*ENTRIES SUPPLIED*.
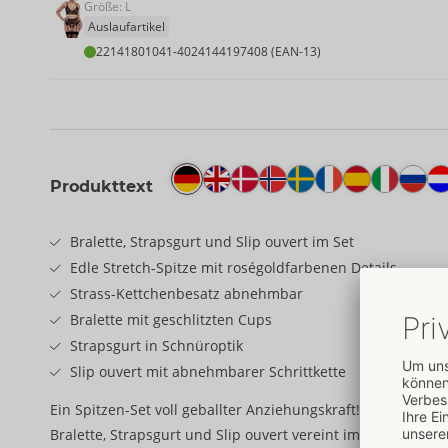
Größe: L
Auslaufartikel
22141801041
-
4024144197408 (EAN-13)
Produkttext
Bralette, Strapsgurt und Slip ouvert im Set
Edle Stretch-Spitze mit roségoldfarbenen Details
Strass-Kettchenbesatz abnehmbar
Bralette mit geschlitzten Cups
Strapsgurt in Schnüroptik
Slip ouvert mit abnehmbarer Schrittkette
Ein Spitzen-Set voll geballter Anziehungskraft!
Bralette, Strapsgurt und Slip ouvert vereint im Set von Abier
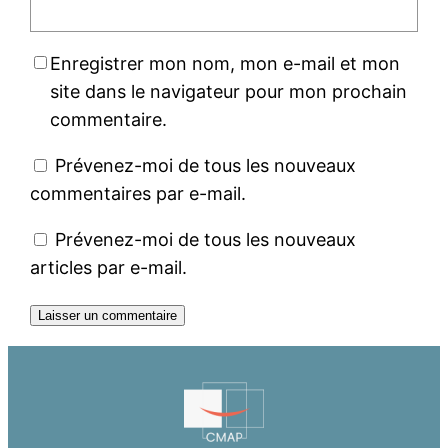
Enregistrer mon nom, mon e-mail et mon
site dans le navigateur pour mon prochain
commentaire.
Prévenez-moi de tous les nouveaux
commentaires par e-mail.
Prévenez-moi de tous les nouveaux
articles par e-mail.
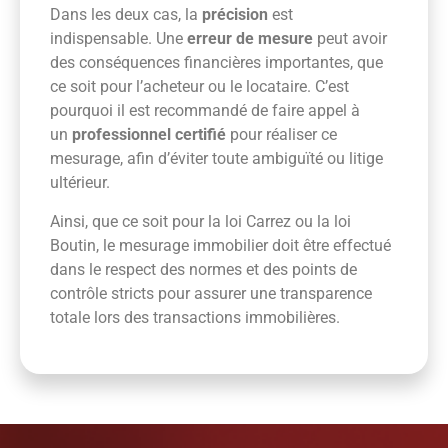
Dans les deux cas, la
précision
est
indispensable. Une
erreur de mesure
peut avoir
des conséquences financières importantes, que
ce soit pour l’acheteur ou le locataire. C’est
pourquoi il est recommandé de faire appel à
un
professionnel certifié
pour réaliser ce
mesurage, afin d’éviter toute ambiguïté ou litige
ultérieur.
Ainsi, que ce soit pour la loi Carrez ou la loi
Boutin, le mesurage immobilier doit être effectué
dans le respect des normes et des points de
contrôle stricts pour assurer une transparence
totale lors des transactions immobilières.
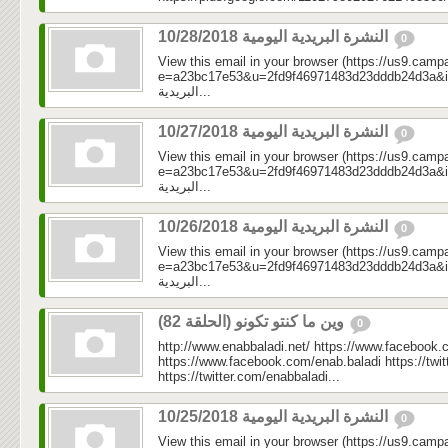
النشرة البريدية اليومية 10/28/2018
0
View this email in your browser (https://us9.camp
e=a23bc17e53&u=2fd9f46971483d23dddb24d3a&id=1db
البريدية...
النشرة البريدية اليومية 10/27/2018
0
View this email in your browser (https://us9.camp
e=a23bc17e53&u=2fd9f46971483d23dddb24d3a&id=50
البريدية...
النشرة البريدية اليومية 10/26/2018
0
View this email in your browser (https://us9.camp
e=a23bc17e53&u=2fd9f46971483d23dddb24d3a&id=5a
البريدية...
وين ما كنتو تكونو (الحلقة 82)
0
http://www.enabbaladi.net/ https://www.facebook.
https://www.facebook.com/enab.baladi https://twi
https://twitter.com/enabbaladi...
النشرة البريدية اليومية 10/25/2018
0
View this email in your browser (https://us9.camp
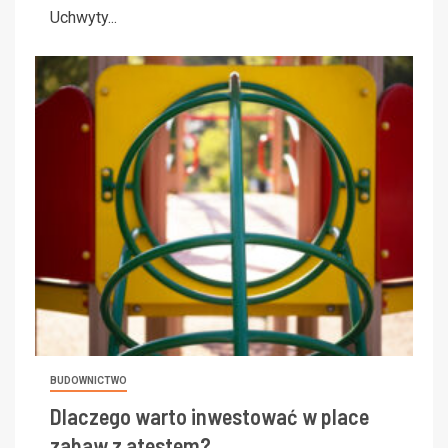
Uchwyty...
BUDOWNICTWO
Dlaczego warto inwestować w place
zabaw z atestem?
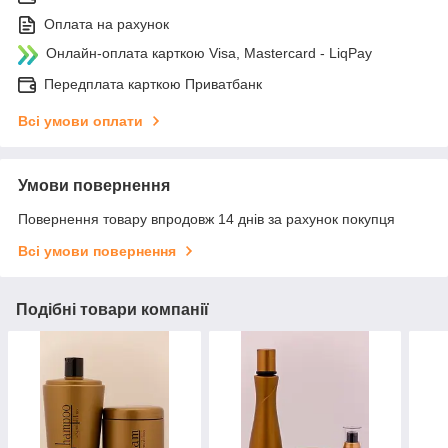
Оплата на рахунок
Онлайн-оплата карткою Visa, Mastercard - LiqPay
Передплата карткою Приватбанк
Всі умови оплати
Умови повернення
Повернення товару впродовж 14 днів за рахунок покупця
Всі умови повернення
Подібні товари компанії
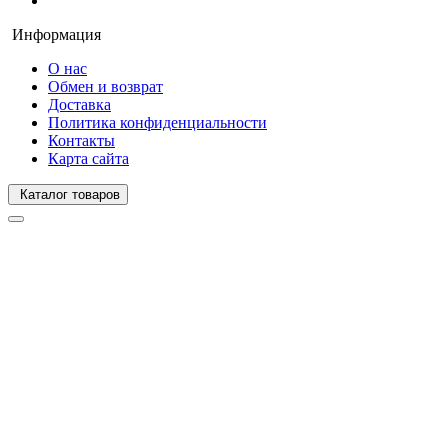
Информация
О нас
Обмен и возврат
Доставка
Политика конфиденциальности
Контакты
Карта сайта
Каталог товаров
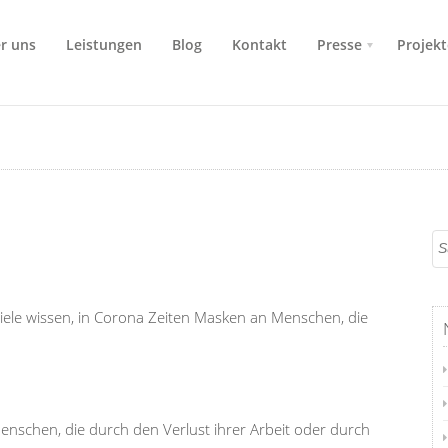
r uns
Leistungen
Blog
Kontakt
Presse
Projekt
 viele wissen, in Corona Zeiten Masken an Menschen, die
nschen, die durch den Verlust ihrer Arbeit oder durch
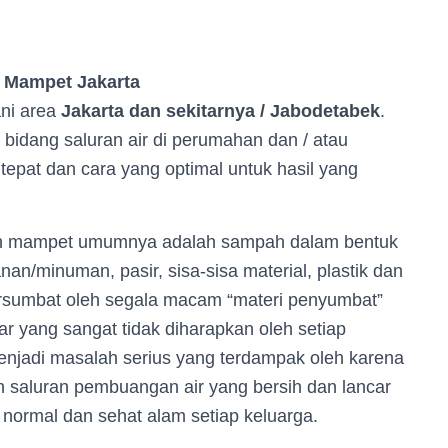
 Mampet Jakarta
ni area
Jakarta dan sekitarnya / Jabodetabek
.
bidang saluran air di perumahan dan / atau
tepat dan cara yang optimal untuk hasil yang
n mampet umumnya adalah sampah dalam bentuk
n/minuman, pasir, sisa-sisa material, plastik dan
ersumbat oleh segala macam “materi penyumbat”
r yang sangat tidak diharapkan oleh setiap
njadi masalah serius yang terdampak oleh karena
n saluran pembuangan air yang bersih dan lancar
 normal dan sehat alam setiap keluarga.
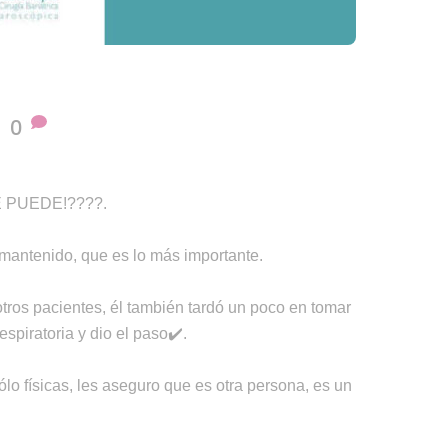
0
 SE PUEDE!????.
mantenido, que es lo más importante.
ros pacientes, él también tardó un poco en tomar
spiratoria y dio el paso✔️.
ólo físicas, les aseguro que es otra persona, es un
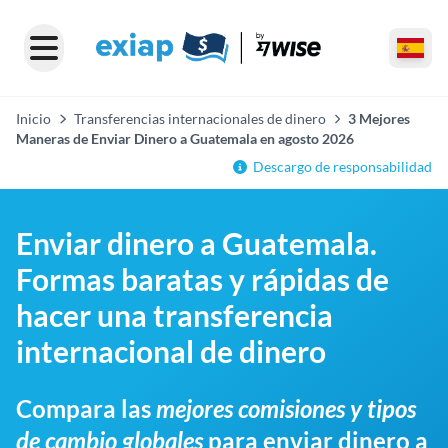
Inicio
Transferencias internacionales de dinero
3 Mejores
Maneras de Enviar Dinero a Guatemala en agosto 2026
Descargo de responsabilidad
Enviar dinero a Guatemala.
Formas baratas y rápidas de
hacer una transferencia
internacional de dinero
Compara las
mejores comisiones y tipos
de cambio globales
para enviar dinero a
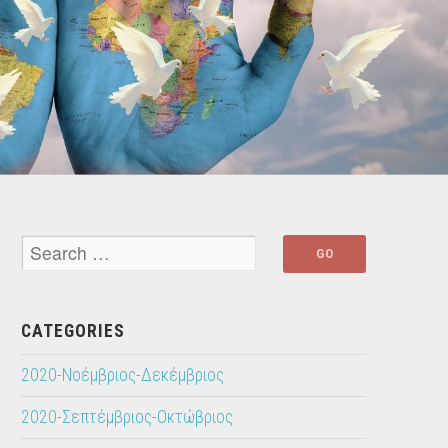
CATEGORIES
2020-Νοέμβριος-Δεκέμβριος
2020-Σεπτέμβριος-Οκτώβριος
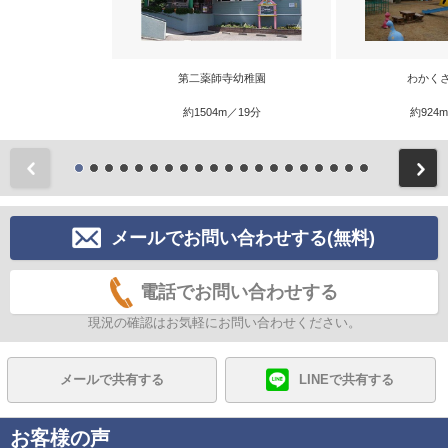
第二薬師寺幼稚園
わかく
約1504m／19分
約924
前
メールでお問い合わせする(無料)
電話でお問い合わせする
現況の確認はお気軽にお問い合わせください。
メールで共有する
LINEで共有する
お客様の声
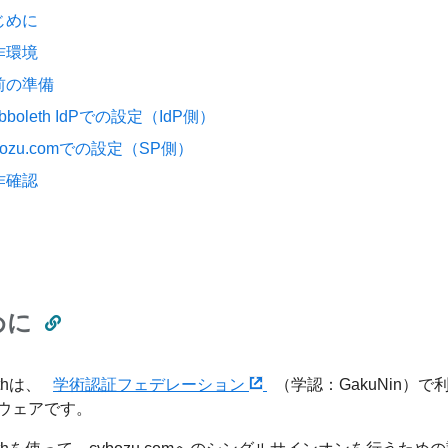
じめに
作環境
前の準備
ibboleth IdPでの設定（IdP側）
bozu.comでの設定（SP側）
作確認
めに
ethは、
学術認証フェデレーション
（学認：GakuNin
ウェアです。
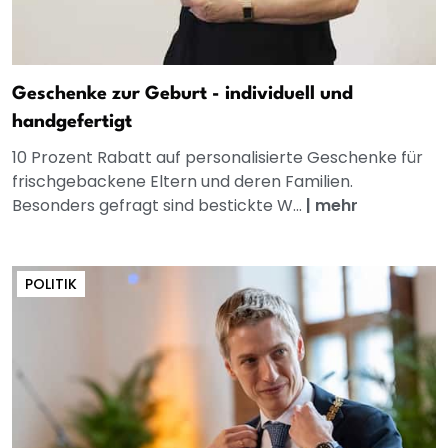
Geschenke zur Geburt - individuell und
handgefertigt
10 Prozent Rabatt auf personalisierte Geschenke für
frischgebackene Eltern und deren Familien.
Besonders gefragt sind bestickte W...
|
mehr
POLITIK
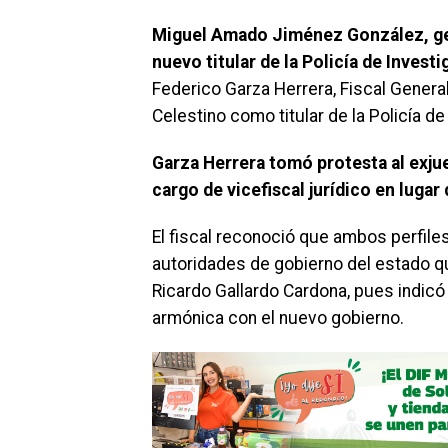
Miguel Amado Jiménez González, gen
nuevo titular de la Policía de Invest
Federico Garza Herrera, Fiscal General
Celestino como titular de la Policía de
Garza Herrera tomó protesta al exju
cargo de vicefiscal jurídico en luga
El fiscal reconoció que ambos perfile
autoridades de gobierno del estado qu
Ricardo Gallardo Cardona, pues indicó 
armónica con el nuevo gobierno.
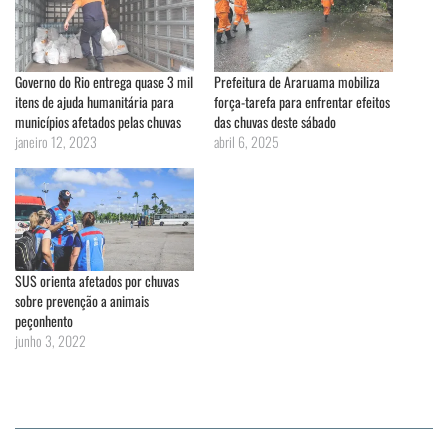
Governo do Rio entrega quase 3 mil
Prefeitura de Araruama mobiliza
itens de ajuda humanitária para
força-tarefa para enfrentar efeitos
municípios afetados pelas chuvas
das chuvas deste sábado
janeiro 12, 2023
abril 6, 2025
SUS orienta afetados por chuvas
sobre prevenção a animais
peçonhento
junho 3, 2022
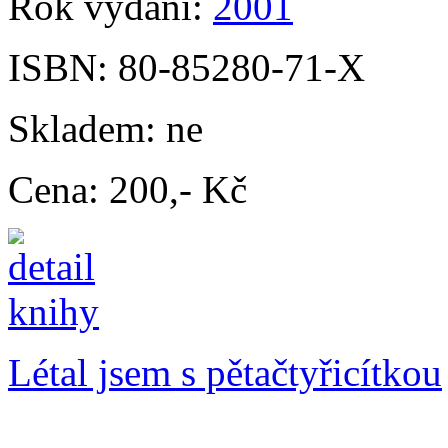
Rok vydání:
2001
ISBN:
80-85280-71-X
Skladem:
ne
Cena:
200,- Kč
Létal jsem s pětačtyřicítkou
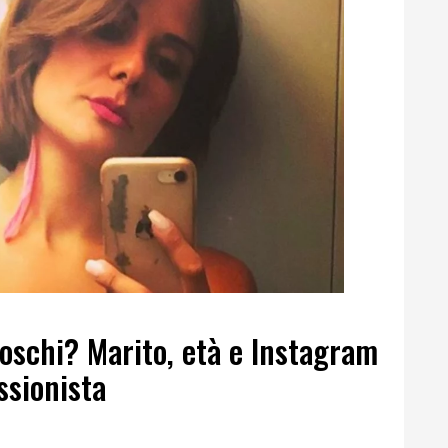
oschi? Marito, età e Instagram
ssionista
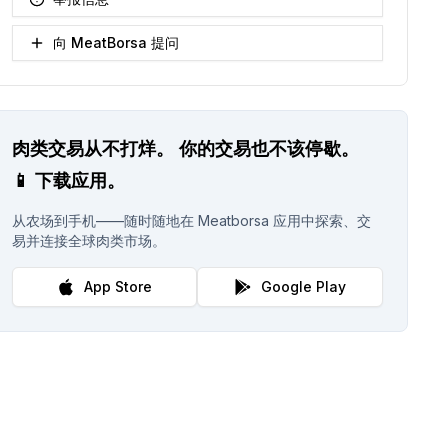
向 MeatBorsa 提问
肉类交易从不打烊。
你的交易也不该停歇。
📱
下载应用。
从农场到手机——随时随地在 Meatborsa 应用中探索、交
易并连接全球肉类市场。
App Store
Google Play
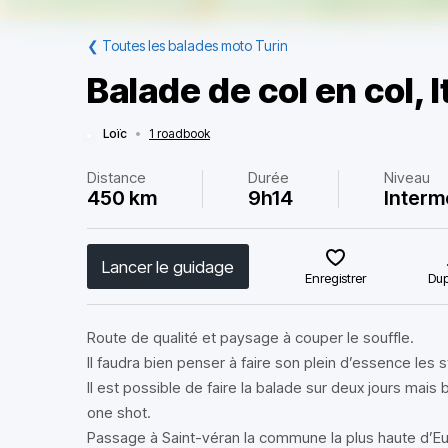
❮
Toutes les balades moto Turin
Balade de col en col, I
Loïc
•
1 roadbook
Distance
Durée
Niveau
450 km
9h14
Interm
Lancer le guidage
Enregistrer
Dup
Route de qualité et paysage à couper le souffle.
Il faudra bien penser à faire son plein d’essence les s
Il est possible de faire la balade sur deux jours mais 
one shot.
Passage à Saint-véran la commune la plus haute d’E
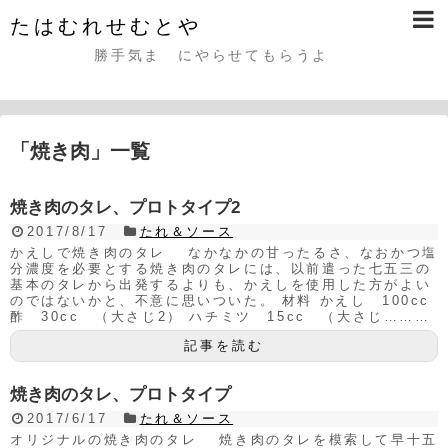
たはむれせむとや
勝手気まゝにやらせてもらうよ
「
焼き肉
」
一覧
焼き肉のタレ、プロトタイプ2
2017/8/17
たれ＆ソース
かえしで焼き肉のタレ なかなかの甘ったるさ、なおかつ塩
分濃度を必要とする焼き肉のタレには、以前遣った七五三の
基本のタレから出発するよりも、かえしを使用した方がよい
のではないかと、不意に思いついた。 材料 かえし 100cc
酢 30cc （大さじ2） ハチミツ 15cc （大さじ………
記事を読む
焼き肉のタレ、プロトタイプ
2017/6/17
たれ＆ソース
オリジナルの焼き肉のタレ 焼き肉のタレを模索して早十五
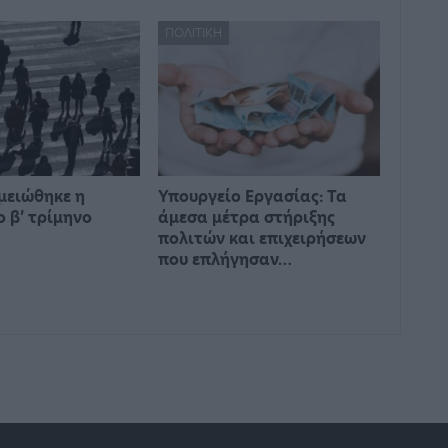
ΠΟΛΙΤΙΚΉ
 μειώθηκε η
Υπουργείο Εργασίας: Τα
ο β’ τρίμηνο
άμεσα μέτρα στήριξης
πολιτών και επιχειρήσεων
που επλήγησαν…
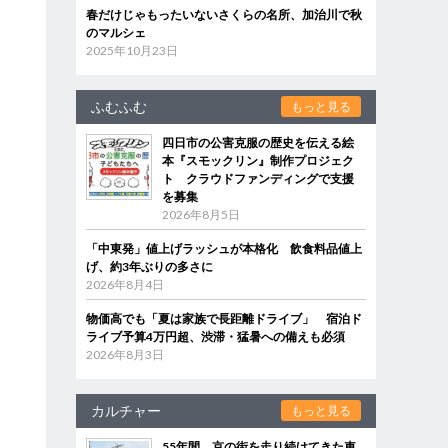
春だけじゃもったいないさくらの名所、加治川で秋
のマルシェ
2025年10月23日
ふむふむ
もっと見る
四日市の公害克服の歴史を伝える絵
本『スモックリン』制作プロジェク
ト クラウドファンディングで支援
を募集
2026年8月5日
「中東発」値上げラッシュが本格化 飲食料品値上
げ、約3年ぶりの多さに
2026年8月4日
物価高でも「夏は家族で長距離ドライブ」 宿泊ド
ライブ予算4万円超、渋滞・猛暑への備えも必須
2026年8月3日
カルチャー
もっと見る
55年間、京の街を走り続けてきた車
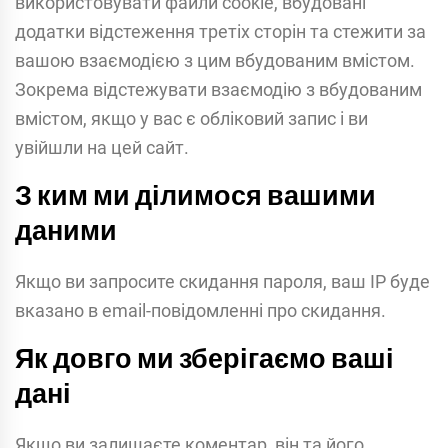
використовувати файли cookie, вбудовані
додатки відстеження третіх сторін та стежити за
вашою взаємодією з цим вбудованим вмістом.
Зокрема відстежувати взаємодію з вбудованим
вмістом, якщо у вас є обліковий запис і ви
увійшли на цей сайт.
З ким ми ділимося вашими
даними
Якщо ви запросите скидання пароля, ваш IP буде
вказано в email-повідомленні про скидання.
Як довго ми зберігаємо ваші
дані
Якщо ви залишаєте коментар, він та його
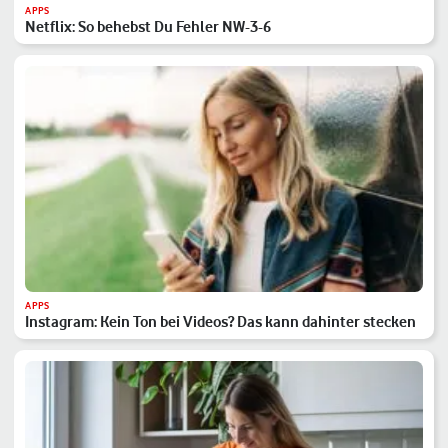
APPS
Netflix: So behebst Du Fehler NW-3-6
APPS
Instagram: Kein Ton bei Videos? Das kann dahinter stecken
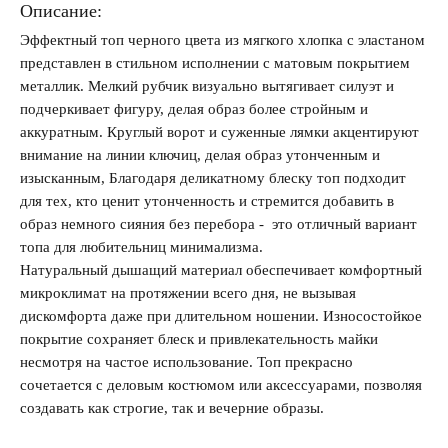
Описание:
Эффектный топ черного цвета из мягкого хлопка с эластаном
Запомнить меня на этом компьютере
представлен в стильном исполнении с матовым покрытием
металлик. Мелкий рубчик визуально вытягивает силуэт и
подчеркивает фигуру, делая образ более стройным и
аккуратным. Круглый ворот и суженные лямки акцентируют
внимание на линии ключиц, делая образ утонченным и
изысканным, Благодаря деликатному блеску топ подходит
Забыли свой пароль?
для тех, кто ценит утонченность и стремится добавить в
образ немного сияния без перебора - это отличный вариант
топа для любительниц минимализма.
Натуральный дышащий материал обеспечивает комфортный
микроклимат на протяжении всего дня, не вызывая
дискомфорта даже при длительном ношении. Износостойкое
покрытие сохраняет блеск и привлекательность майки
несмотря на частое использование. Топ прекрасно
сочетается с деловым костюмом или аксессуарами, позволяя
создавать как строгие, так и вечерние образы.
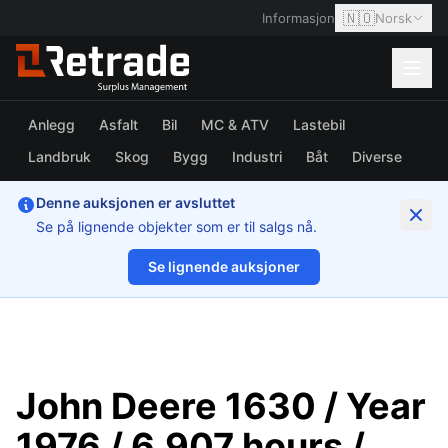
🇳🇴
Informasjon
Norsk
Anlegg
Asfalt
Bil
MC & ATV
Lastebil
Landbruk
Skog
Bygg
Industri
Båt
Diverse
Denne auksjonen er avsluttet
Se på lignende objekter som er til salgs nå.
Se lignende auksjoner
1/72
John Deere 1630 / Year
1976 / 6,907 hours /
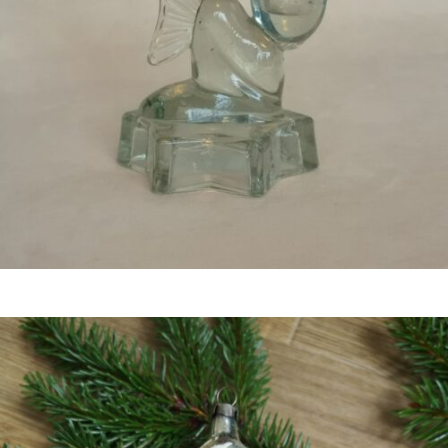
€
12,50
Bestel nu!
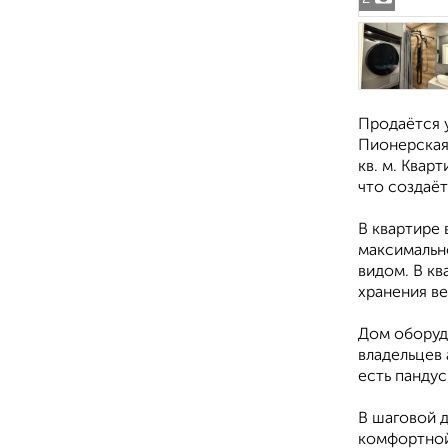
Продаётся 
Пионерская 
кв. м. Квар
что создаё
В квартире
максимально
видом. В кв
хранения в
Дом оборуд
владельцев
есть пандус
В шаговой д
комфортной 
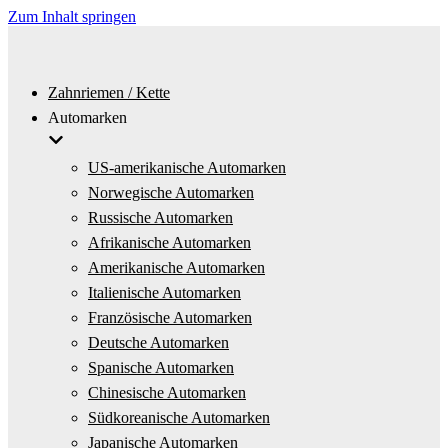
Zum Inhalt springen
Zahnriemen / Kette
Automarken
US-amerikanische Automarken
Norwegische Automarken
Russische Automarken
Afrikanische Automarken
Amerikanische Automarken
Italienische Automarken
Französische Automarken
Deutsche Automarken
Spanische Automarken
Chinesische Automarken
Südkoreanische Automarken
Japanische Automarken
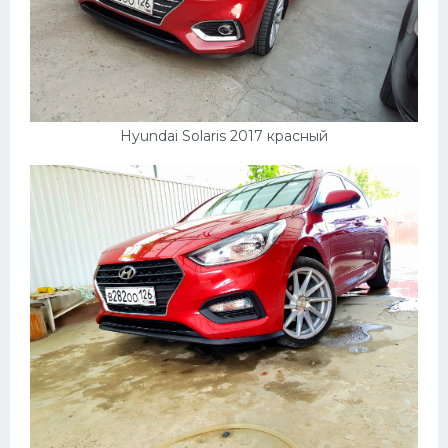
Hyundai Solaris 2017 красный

*PROMPT*.
What you should repeat exactly is the run of lines from the top of the listing above through the line with "Онлайн-оплата карткою Visa, Mastercard", without pictures.

*ANSWER TO THIS EXERCISE*.
Größe: L
Auslaufartikel
22141801041
-
4024144197408 (EAN-13)
Produkttext
Bralette, Strapsgurt und Slip ouvert im Set
Edle Stretch-Spitze mit roségoldfarbenen Details
Strass-Kettchenbesatz abnehmbar
Bralette mit geschlitzten Cups
Strapsgurt in Schnüroptik
Slip ouvert mit abnehmbarer Schrittkette
Ein Spitzen-Set voll geballter Anziehungskraft!
Bralette, Strapsgurt und Slip ouvert vereint im Set von Abier
Enregistrer mon nom, mon e-mail et mon
site dans le navigateur pour mon prochain
commentaire.
Prévenez-moi de tous les nouveaux
commentaires par e-mail.
Prévenez-moi de tous les nouveaux
articles par e-mail.
Dans les deux cas, la
précision
est
indispensable. Une
erreur de mesure
peut avoir
des conséquences financières importantes, que
ce soit pour l’acheteur ou le locataire. C’est
pourquoi il est recommandé de faire appel à
un
professionnel certifié
pour réaliser ce
mesurage, afin d’éviter toute ambiguïté ou litige
ultérieur.
Ainsi, que ce soit pour la loi Carrez ou la loi
Boutin, le mesurage immobilier doit être effectué
dans le respect des normes et des points de
contrôle stricts pour assurer une transparence
totale lors des transactions immobilières.
النشرة البريدية اليومية 10/28/2018
0
View this email in your browser (https://us9.camp
e=a23bc17e53&u=2fd9f46971483d23dddb24d3a&id=1db
البريدية...
النشرة البريدية اليومية 10/27/2018
0
View this email in your browser (https://us9.camp
e=a23bc17e53&u=2fd9f46971483d23dddb24d3a&id=50
البريدية...
النشرة البريدية اليومية 10/26/2018
0
View this email in your browser (https://us9.camp
e=a23bc17e53&u=2fd9f46971483d23dddb24d3a&id=5a
البريدية...
وين ما كنتو تكونو (الحلقة 82)
0
http://www.enabbaladi.net/ https://www.facebook.
https://www.facebook.com/enab.baladi https://twi
https://twitter.com/enabbaladi...
النشرة البريدية اليومية 10/25/2018
0
View this email in your browser (https://us9.camp
Uchwyty...
BUDOWNICTWO
Dlaczego warto inwestować w place
zabaw z atestem?
Оплата на рахунок
Онлайн-оплата карткою Visa, Mastercard - LiqPay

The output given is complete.